Activity: In the listing that follows, count every line with the word "theme" in it and write only the total.

+ + + + +

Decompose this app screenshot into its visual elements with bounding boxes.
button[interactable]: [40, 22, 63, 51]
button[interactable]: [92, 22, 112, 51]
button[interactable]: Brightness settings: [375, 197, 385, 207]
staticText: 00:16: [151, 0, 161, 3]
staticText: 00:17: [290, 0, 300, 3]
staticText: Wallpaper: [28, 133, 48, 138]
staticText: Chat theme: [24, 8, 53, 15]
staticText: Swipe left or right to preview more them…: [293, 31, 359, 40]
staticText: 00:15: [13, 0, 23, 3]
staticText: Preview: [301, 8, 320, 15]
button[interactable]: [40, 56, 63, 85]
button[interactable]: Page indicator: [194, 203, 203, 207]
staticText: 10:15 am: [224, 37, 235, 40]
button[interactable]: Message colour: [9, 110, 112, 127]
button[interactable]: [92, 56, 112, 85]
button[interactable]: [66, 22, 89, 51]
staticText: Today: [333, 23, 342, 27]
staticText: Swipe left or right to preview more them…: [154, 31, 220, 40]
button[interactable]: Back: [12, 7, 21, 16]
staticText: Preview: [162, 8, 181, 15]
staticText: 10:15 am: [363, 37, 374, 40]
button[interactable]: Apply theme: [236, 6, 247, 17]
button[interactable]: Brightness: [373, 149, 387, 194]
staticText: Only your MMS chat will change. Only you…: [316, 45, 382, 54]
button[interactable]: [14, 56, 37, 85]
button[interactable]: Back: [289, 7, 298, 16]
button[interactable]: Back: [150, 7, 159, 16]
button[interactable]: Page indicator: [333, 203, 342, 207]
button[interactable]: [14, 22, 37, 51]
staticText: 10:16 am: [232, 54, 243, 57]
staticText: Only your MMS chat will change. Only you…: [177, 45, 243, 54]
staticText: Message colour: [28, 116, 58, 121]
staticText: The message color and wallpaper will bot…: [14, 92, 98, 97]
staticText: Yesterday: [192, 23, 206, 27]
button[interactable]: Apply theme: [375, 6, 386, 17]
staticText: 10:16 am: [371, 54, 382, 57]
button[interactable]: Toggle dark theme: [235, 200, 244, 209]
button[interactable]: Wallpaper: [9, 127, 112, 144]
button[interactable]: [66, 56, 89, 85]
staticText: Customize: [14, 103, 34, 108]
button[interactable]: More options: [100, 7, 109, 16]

+ + + + +

Answer to this problem: 4